Published: Nov 24, 2011 12:37 AM EST
Updated: Nov 24, 2011 12:45 AM EST

FLORIDA - Addicted at birth. Each year, hundreds of babies in Florida enter the world struggling to breathe, eat or sleep, products of their mothers' own drug addictions. And now, instead of heroine or cocaine, these babies are starting their lives hooked on prescription pain killers.

The Centers for Disease Control and Prevention calls prescription drug abuse "the nation's fastest-growing drug problem." As a result, doctors are seeing a new generation of babies born addicted to those drugs, sometimes called "Oxytots."

Roxys, Cocaine and Xanax: three words that once ruled Jill McWaters' life.

"I went on a hard run since last Christmas to April of this year," McWaters said.

Jill's addiction was a runaway train. There were few things strong enough stop it. Except this: "I found out i was pregnant," McWaters said."I said then and there, I'm stopping. I've got to stop. I need help. I managed to stop the Roxys, and admitted myself into a methadone outpatient clinic, so three months total, I was using during my pregnancy."

Those on the outside looking in might say, why not just quit? It's not as simple for mothers-to-be. Doctors say an abrupt stop puts unborn baby's life at risk. Instead, the addiction must be managed throughout pregnancy. At the Susan B. Anthony Center in Pembroke Pines, Florida - where Jill spent the last 7 months - they treat mothers struggling with substance abuse.

"We allow the women to get in, they get to keep their children with them, and they are able to get all the treatment services they and all their children need," Susan B. Anthony Center CEO and Founder Marsha Currant.

Since opening in 1995, Currant has witnessed a rise in mothers hooked on prescription drugs. She says more than 35% of the women entering the center are addicted to the painkillers.

"The prescription drugs are even harder because you are physically addicted," Currant said.

But for those mothers who don't get help, their babies, tiny, innocent victims, who never popped a single pill, enter the world in a fight for survival.

"Every baby that is born with Neonatal Abstinence Syndrome  suffers, and it's clear when you watch them that they're struggling," Lee Memorial Neonatal Physician Dr. William Liu said.

According to Liu, the withdrawal symptoms can begin right at birth, or may not show until weeks later.

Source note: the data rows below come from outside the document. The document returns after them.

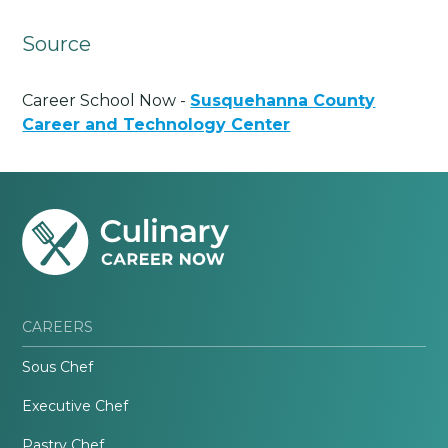
Source
Career School Now -
Susquehanna County
Career and Technology Center
CAREERS
Sous Chef
Executive Chef
Pastry Chef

"They may become extremely irritable, inconsolable, have difficulty with feeding, sweat, vomiting, loose stools, changes in their color, they may have respiratory instability," Liu said.

The average stay of a healthy newborn is about 2 to 3 days. For a baby suffering from withdrawal, it's more like 3 to 4 weeks. Instead of milk, these babies get morphine to ease their pain, slowly weaning them from the drug, allowing them to eat and sleep like a newborn should.

"They clearly have higher risk for neural developmental problems, learning disabilities, attention deficit disorder, behavior issues," Liu said. "The physicians, the nursing staff, the social service people, we all know that this impacts not just on us, but the family and ultimately, on society."

In 2006, 354 newborns were treated in Florida hospitals for drug withdrawal. Last year, that number rose to 1,374. That's a 288% increase over 5 years.

The cases locally continue multiplying as well. Charlotte County's newborn withdrawal cases jumped from 1 in 2006 to 29 in 2010. Collier County's cases rose from 12 to 29. And Lee County went from 14 to 73, ranking 5th in the state.
    
There have been few long-term studies on how prenatal drug exposure will affect children later in life. Doctors and nurses within Lee Memorial Health System are now trained to interview expectant mothers, looking for signs of opioid use.

"Many women, when they come in, are not aware of that risk," Liu said. "They communicate to us that they did not really know that that behavior would result in a baby who might have a risk for drug dependency."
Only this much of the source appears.